If I should ever determine the precise features that cause this or that new expression to take off like a rocket, I will be, if not rich, at least pleased with myself. Somewhere between 2005 and 2010, you started to hear “not so much” a lot; it became downright trendy. It reminds us of others; “been there, done that,” “don’t go there,” “glass ceiling,” “tiger mother” all made comets of themselves, boring a brilliant path into everyday language. But “not so much” was not a new expression. The formulation “not so much x as y” was quite common in my youth and for years before that, a verbal means of pointing out that the real culprit wasn’t what you would expect. It wasn’t always followed by an “as” phrase; “but,” “because,” and “whether” were also used. And “not so much” was more idiomatic in such contexts than “not as much.” (“So” often replaces “as” after a negation.) It has acquired a distinctive new use rather than undergone a change in meaning.
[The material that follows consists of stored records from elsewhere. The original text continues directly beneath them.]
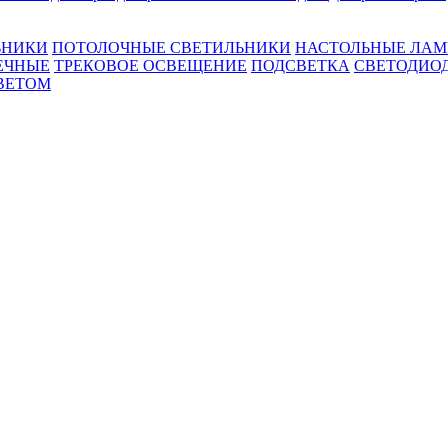
ЬНИКИ
ПОТОЛОЧНЫЕ СВЕТИЛЬНИКИ
НАСТОЛЬНЫЕ ЛА
ЕЧНЫЕ
ТРЕКОВОЕ ОСВЕЩЕНИЕ
ПОДСВЕТКА
СВЕТОДИО
ВЕТОМ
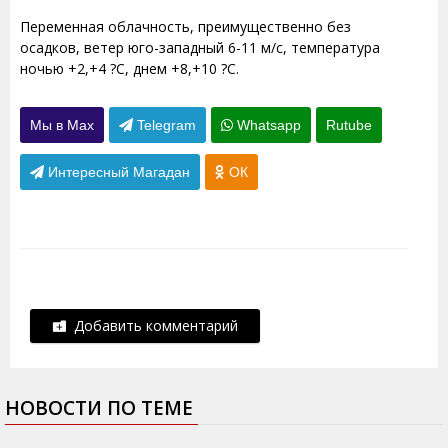
Переменная облачность, преимущественно без
осадков, ветер юго-западный 6-11 м/с, температура
ночью +2,+4 ?С, днем +8,+10 ?С.
Мы в Max
Telegram
Whatsapp
Rutube
Интересный Магадан
ОК
Добавить комментарий
НОВОСТИ ПО ТЕМЕ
There’s no need to spell it out, I suppose, but for the sake of posterity . . . “Not so much” has become a persistent end-of-phrase tag, used to belittle by means of a comparison. (Comparisons are odious, they used to say, and this is why.) A desirable quality is ascribed to Person or Object A, and “not so much” reports the unfortunate fact that Person or Object B does not fare so well in that department. Again, the formula is standard, with only minor variations. While “not so much” may appear before its subject, it usually comes after it and therefore serves as punctuation, appending a bit of extra force and finality. In speech, it is preceded by a no-foolin’ caesura, piling on even more emphasis.
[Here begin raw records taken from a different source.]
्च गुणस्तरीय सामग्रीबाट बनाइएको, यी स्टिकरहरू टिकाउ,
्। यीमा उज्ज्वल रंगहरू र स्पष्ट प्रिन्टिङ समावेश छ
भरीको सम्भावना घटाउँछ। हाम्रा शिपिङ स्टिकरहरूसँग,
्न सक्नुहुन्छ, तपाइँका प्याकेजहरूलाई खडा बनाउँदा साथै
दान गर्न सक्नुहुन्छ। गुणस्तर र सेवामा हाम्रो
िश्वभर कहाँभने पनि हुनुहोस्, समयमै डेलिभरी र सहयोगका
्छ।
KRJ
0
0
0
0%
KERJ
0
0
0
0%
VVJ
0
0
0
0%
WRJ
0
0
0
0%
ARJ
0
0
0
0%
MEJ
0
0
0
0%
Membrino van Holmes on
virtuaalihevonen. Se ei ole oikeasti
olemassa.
The first hit I found in LexisNexis came from the showbiz magazine Variety in December 2004, but I don’t claim it’s the earliest — the older usage has not disappeared by any means, and I didn’t have time to wade through all the false positives. I don’t remember hearing it before 2000, which means little, and I didn’t find any sign of it in LexisNexis before then either, which doesn’t mean much more. By 2010 it was available, nay, omnipresent, in many different kinds of writing. Gene Collier, who awards the annual Trite Trophy to the most obnoxious sports cliché, wrote in 2009: “‘Moving forward’ would win [the] Trite [Trophy] if I allowed it, and so would ‘not so much.'” Its use has continued to grow since then, but Collier aside it has not brought forth much backlash. It shares a breezy, devil-may-care quality with certain other fast-rising expressions, which may have saved it from the sort of opprobrium attracted by “reference,” “significant other,” or “wellness.”
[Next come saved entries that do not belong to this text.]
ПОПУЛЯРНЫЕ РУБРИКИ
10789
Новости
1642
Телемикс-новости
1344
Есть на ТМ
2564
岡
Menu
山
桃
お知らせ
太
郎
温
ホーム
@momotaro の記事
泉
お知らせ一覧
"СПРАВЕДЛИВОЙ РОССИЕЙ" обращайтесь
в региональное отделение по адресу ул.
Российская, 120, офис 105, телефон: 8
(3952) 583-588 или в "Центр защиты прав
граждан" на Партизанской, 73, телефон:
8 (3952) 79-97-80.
One expression that was not a synonym but resembled “not so much” was “not so fast,” also normally set off in conversation from the words around it and often standing alone, unless followed by some form of direct address (“Not so fast, buddy.”) There is definitely an echo there, and I persist in believing, with no real evidence, that new meanings or expressions may be helped into the language by phonologically similar existing expressions. “Not so bad” was another one, though it seems less closely related. Of course, “not so . . .” could be used in front of most adjectives, often as a direction or command encouraging moderation, without jelling into fixed phrases. So the skids were greased, as it were, for “not so much” to take its place in our vocabulary.